Côté hommes : 37 euros en Stories contre 48 euros en fil. Écart un peu moins spectaculaire, mais dans le même sens. Et les métriques media confirment la cohérence : CPM à 2,50 euros en Stories contre 3,60 euros en fil. CPC légèrement plus élevé en Stories (normal, on clique moins en story), mais CPA meilleur malgré ça.

Ce que ça dit, en gros : l’algorithme, quand on lui laisse les placements automatiques, n’est pas mauvais – mais il optimise sur des signaux court terme qui ne racontent pas toujours la même histoire que le CPA final. Séparer la Stories force le budget à aller là où il résiste naturellement à aller.

Sur un second compte – lingerie cette fois, avec des créas UGC et vidéos immersives spécifiquement conçues pour le format – le résultat est similaire : 15 dollars de CPA en Stories contre 22 dollars en fil, avec des CPM là encore inférieurs en Stories. La cohérence sur deux comptes différents, deux secteurs différents, c’est ce qui rend le test crédible. Pour ceux qui veulent aller plus loin sur la question des créas adaptées aux placements, l’article sur les meilleures pratiques créa Facebook Ads est une bonne ressource.

Pourquoi ils ont arrêté – et ce que ça révèle sur la gestion opérationnelle

Sur le compte chaussures, DHS a fini par abandonner la campagne Stories. Pas parce que ça ne fonctionnait pas. Parce que ça devenait ingérable.

Trois zones géographiques – France, zone euro hors France, UK. Trois campagnes de base. Si on ajoute une campagne Stories pour chaque zone : neuf campagnes. Un média buyer qui gère déjà dix à douze campagnes par compte n’a pas la bande passante pour monitorer correctement tout ça. Et un compte mal suivi, c’est un compte qui part en vrille dès que quelque chose change.
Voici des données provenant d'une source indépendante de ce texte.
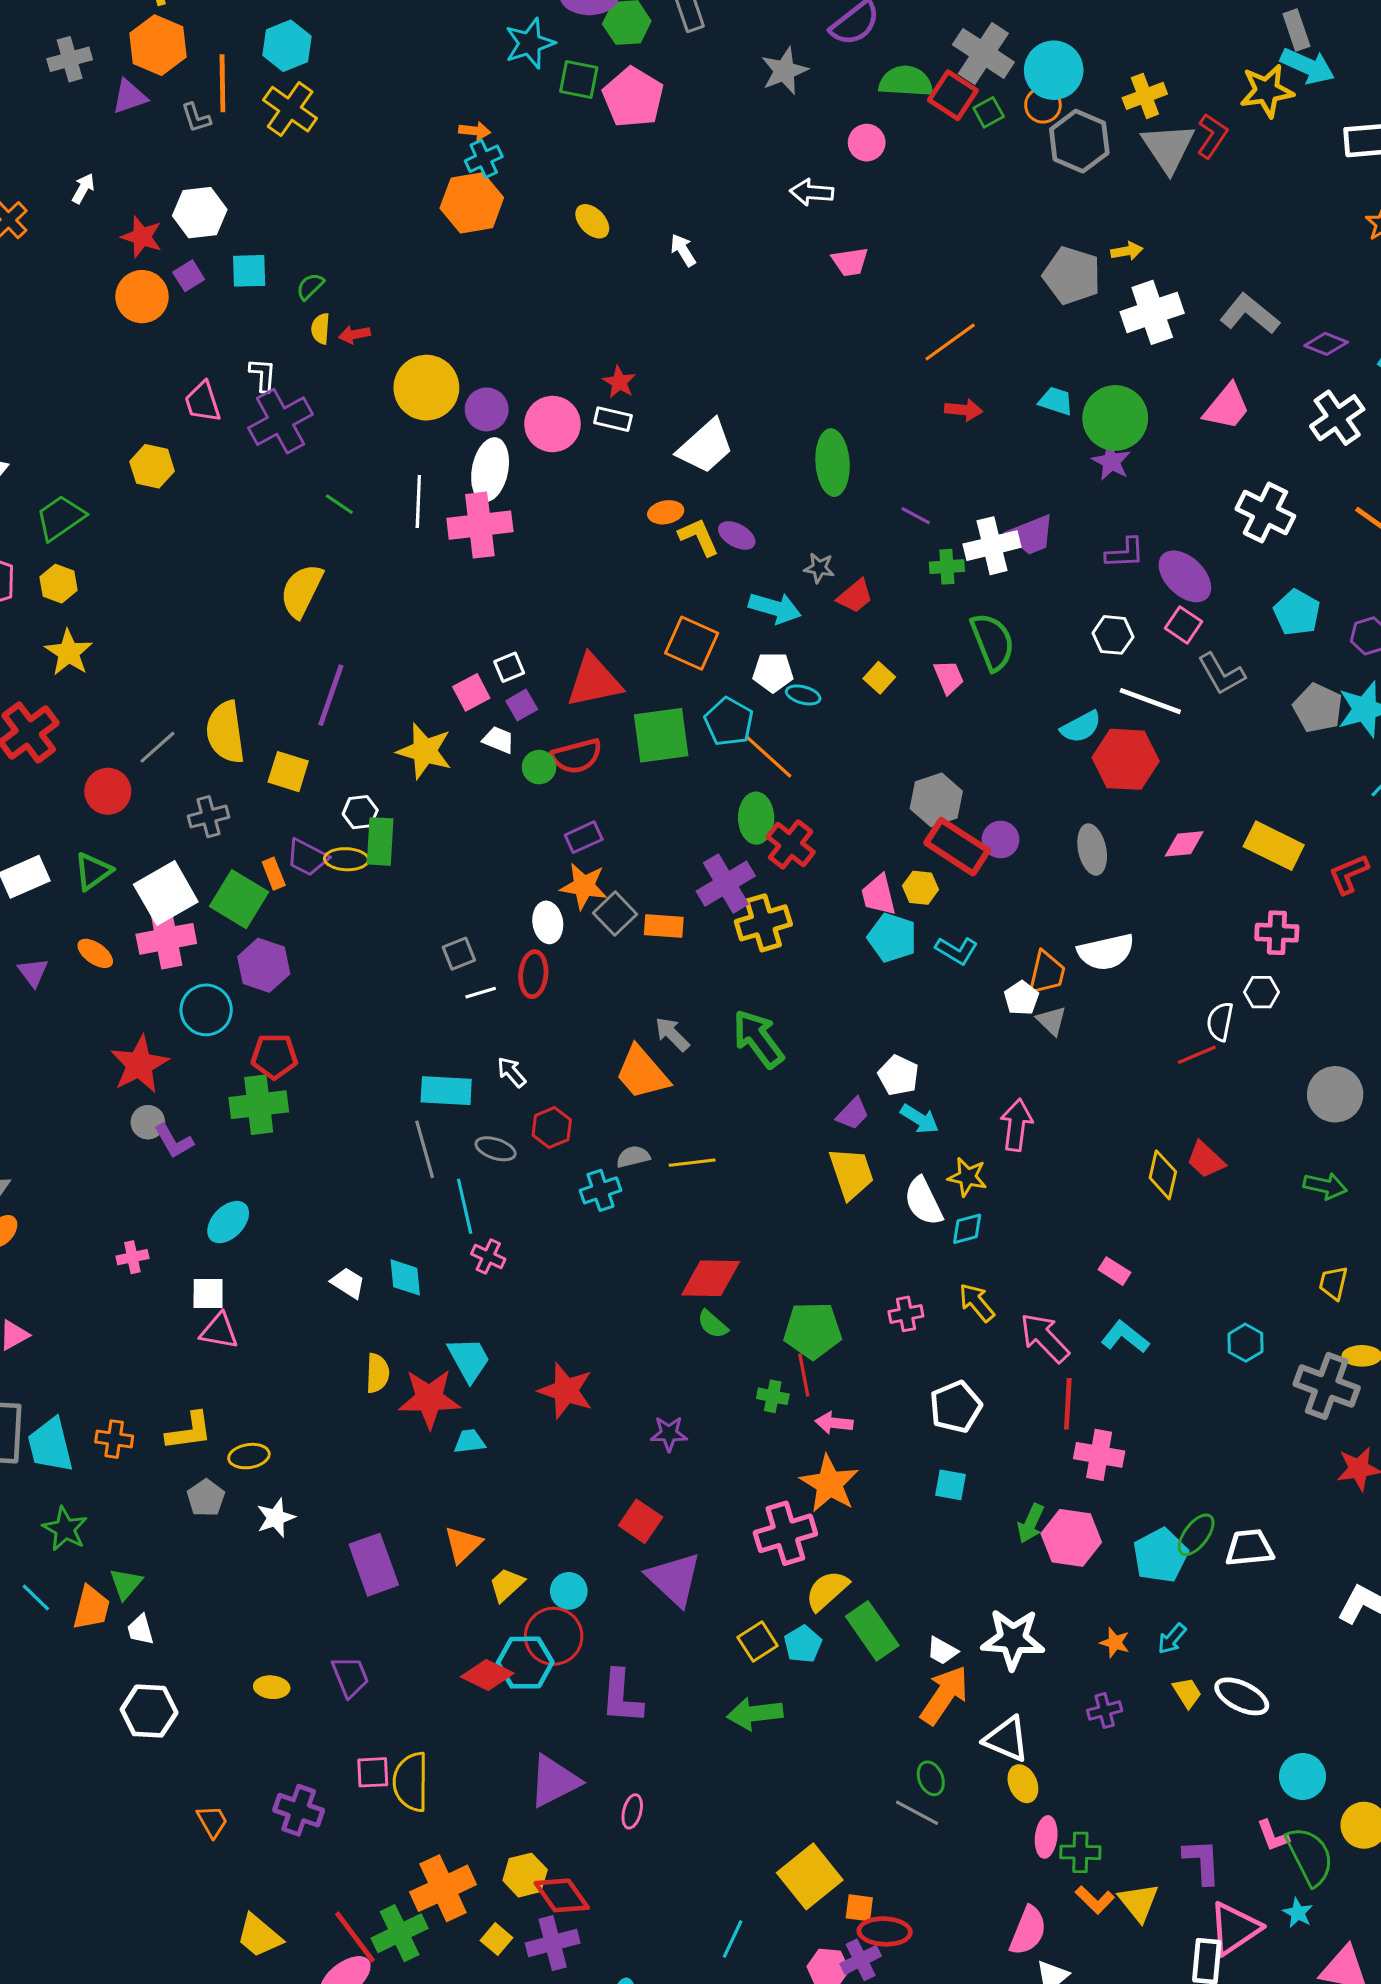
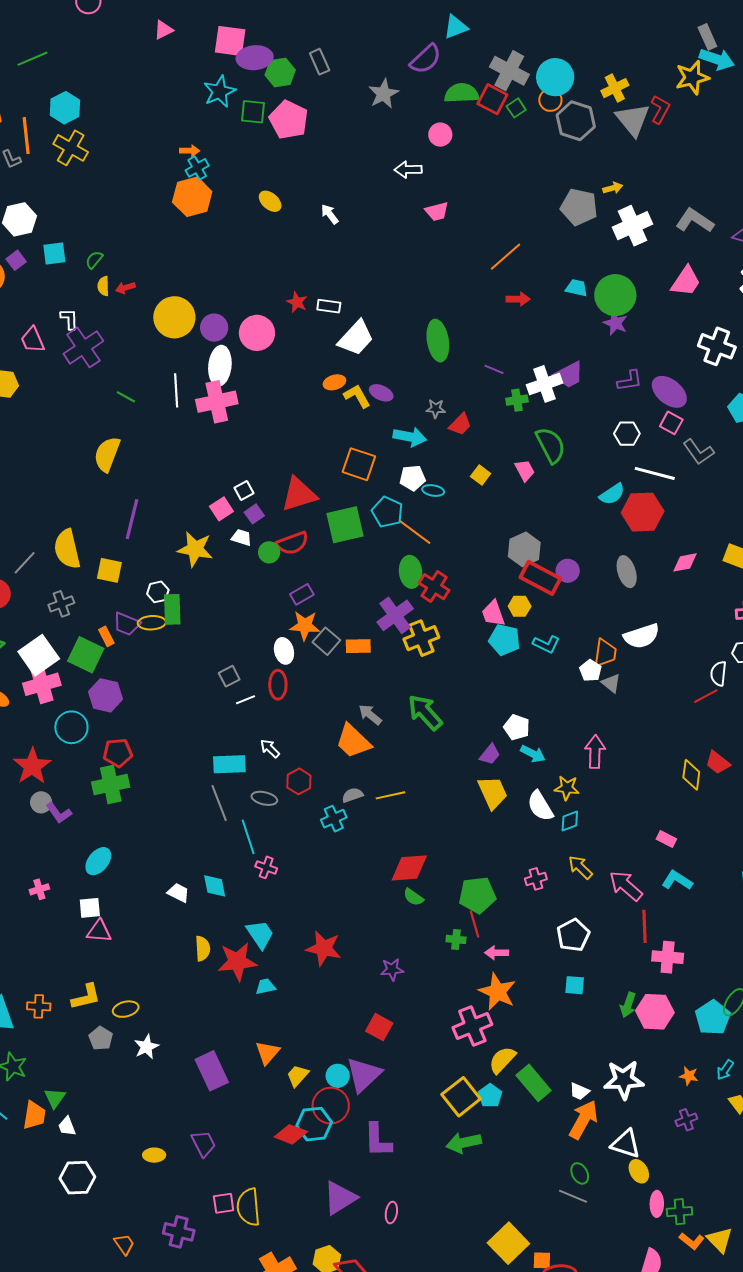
white rectangle: (613, 419) -> (329, 306), moved
purple triangle: (674, 1579) -> (364, 1075), moved, turned 39
yellow square: (758, 1642) -> (461, 1097), size x1.5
C’est une concession honnête que j’apprécie – enfin, ce que j’aurais voulu qu’on me dise plus tôt dans ma carrière, c’est que la meilleure stratégie du monde ne vaut rien si elle n’est pas applicable dans les conditions réelles d’une équipe. Trop de comptes que j’ai vus cramer du budget sur des structures trop complexes pour être pilotées correctement.

Pour les comptes avec moins de campagnes – notamment le compte compléments alimentaires mentionné – la campagne Stories reste active. Et elle joue un rôle précis : pas forcément la campagne la plus performante, mais une source de scaling complémentaire. Quand tu as épuisé les leviers classiques, la Stories devient une façon d’injecter du budget supplémentaire sans exploser le CPA de ta campagne principale. C’est aussi une des raisons pour lesquelles l’article sur quand et comment scaler vos campagnes Facebook Ads est pertinent ici – la Stories comme outil de scaling, c’est exactement ce dont il s’agit.

Ce que ces tests facebook ads changent vraiment dans la méthode

Le compte manager Facebook de l’un des clients de Danilo lui a demandé de revenir aux placements automatiques. Danilo a dit non. Et les chiffres lui ont donné raison.

C’est là que réside l’enjeu réel de ces tests Facebook Ads : pas de remettre en cause le Power 5 comme cadre de départ – ça reste une base pertinente – mais de comprendre que les recommandations de plateforme sont optimisées pour la masse, pas pour ton compte spécifique. Ton compte e-commerce de chaussures avec une audience majoritairement féminine et des créas visuelles fortes n’a pas le même profil de performance que la moyenne des comptes sur lesquels Meta a calibré ses recommandations.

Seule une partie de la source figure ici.